Schwangere nach Notoperation gerettet – Baby tot

Das ungeborene Kind wurde ebenfalls verletzt und verstarb kurze Zeit später. Der „Flüchtling“ floh zunächst einmal mehr, diesmal aus dem Krankenhaus. Anschließend stellte er sich bei der Bundespolizei am Bahnhof Bad Kreuznach, wo er festgenommen und an die Polizei überstellt wurde. Die Staatsanwaltschaft Bad Kreuznach hat in Zusammenarbeit mit der Kriminalpolizei Mainz die Ermittlungen aufgenommen. Zu den Hintergründen der Tat ist derzeit noch nichts bekannt.
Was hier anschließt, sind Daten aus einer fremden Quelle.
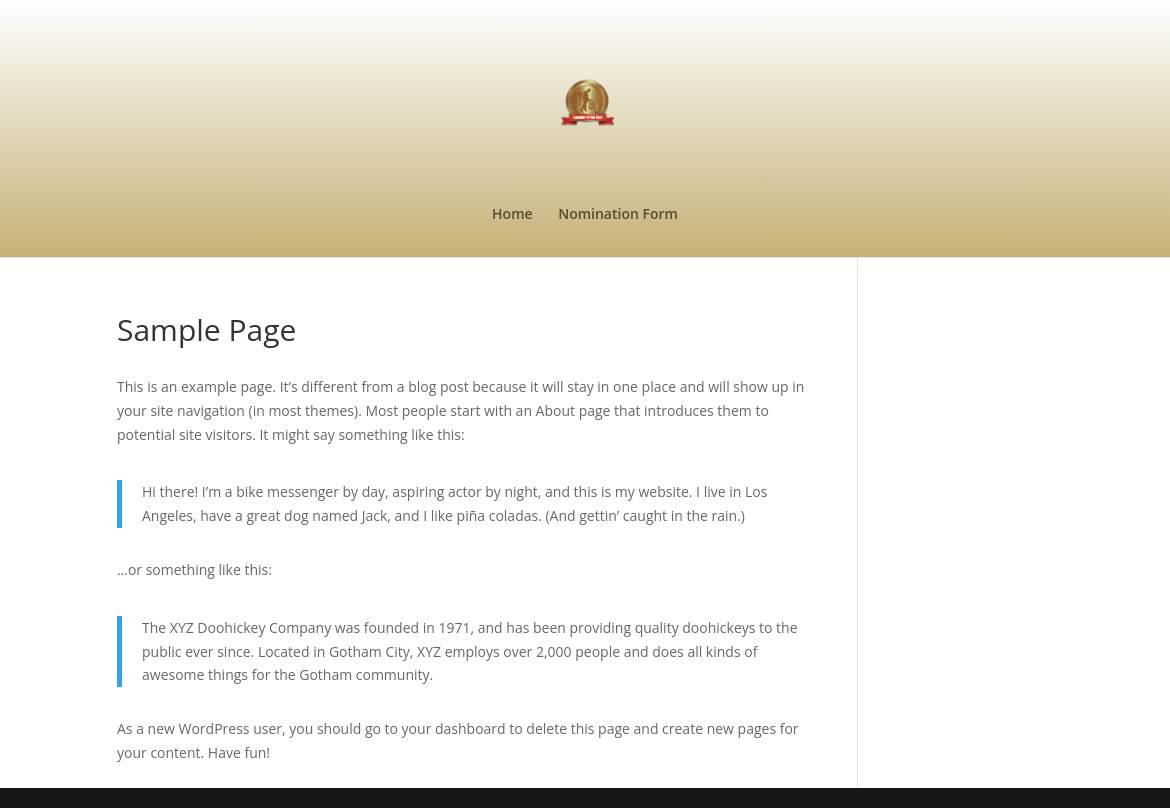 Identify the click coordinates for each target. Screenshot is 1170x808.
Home (512, 215)
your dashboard (454, 728)
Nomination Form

Messermord an lebensfähigem Ungeborenen ist „Schwangerschaftsabbruch“

Nach Vorführung des 25-jährigen Schutzsuchenden bei einem Haftrichter ordnete dieser heute Mittag die Untersuchungshaft wegen versuchten Mordes in Tateinheit mit vollendetem Schwangerschaftsabbruch und gefährlicher Körperverletzung an.

Nachdem das Opfer eine Polin ist, wird dieser Vorfall nicht gerade dazu beitragen, dass in Ländern wie Polen der Appetit steigt, sich von derartigen „Flüchtlingen“ ebenfalls bereichern zu lassen.